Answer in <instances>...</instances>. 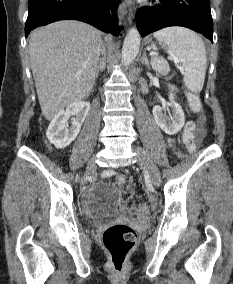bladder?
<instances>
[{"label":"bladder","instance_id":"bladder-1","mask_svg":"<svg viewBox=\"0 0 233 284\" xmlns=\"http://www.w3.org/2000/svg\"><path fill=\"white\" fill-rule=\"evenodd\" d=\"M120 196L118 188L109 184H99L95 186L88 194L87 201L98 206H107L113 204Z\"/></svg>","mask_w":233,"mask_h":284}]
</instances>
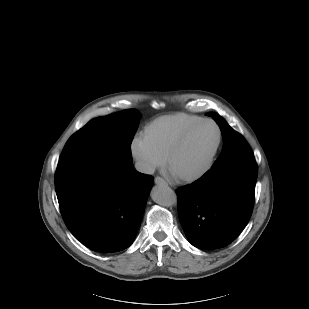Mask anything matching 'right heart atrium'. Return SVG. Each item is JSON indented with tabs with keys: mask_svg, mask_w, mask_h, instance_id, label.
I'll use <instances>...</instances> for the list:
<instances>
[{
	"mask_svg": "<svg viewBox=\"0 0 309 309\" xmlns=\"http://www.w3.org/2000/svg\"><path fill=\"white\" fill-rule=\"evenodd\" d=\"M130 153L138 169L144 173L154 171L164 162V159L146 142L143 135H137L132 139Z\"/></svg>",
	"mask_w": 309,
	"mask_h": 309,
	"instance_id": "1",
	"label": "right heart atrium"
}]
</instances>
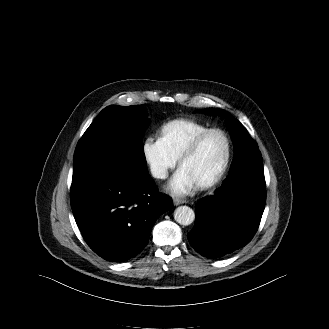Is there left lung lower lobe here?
#####
Exercise brief ->
Starting at the line that contains "Mask anything matching", output every line through the end of the data, both ends included, and nothing else; pictures stay out.

Written response ->
Mask anything matching 'right heart atrium'. Return SVG. Each item is JSON indented with tabs with keys: mask_svg, mask_w, mask_h, instance_id, label.
I'll use <instances>...</instances> for the list:
<instances>
[{
	"mask_svg": "<svg viewBox=\"0 0 309 309\" xmlns=\"http://www.w3.org/2000/svg\"><path fill=\"white\" fill-rule=\"evenodd\" d=\"M130 153L138 169L144 173L154 171L164 162V159L146 142L143 135H137L132 139Z\"/></svg>",
	"mask_w": 309,
	"mask_h": 309,
	"instance_id": "1",
	"label": "right heart atrium"
}]
</instances>
Is there left lung lower lobe here?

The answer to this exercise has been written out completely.